- [Listed records]:
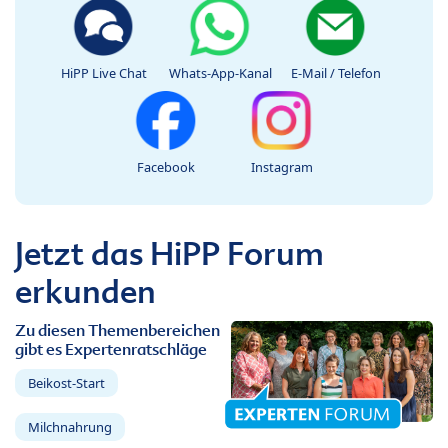
HiPP Live Chat
Whats-App-Kanal
E-Mail / Telefon
Facebook
Instagram
Jetzt das HiPP Forum
erkunden
Zu diesen Themenbereichen
gibt es Expertenratschläge
Beikost-Start
Milchnahrung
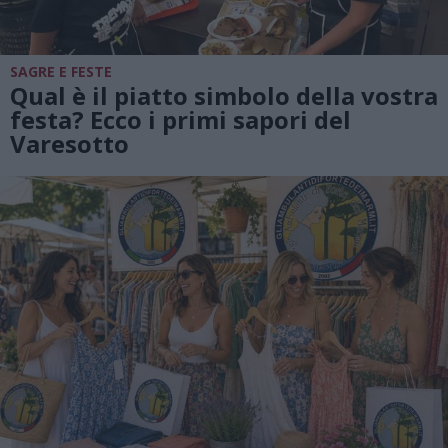
SAGRE E FESTE
Qual è il piatto simbolo della vostra
festa? Ecco i primi sapori del
Varesotto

- [Task brief]:
Exclude images and repeat all entries exactly.

- [Result below]:
HiPP Live Chat
Whats-App-Kanal
E-Mail / Telefon
Facebook
Instagram
Jetzt das HiPP Forum
erkunden
Zu diesen Themenbereichen
gibt es Expertenratschläge
Beikost-Start
Milchnahrung
SAGRE E FESTE
Qual è il piatto simbolo della vostra
festa? Ecco i primi sapori del
Varesotto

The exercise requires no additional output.